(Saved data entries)
——————
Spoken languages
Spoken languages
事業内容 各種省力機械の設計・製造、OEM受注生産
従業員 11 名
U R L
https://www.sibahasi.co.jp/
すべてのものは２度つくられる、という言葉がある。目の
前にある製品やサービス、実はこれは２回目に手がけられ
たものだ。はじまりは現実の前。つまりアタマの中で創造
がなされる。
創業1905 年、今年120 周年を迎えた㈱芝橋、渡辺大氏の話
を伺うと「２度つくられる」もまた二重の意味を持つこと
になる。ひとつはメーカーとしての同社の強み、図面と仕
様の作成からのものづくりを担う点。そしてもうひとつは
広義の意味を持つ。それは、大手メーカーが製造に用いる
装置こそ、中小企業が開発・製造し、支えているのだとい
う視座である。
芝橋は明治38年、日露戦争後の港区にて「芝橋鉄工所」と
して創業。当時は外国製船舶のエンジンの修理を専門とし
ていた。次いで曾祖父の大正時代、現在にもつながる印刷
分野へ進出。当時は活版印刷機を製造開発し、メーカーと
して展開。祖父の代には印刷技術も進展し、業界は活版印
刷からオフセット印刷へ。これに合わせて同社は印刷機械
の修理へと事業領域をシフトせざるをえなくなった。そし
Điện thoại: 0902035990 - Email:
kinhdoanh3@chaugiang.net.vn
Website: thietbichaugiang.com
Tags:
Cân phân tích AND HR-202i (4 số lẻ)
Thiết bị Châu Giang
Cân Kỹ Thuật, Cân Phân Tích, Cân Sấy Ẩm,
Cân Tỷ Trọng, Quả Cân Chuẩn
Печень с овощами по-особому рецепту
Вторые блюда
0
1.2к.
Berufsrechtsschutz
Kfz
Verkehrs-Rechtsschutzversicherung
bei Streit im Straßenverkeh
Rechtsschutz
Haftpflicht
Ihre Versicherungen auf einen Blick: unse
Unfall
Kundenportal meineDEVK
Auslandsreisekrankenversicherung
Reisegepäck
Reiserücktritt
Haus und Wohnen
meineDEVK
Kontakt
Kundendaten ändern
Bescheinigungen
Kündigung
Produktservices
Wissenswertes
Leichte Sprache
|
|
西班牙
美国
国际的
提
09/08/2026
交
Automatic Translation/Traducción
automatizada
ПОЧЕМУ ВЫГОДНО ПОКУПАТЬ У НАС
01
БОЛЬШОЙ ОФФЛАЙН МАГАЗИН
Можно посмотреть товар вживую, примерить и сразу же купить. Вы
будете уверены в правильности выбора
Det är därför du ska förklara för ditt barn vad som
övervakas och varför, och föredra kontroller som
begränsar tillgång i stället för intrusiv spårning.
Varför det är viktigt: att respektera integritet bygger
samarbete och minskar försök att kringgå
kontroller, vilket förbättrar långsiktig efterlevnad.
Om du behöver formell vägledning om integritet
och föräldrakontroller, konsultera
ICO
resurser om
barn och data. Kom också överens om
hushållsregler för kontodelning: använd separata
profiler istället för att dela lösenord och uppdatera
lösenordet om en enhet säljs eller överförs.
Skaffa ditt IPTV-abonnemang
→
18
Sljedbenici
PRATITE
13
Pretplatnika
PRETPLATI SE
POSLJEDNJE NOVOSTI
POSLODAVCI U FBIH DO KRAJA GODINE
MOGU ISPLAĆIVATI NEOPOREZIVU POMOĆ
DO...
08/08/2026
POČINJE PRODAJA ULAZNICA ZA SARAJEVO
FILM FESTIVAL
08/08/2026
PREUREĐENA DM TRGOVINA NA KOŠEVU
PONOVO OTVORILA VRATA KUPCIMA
——————
→ **Work instructions**
In the entries above, count each line holding "barn" and report the total and nothing more.

→ **Finished exercise**
2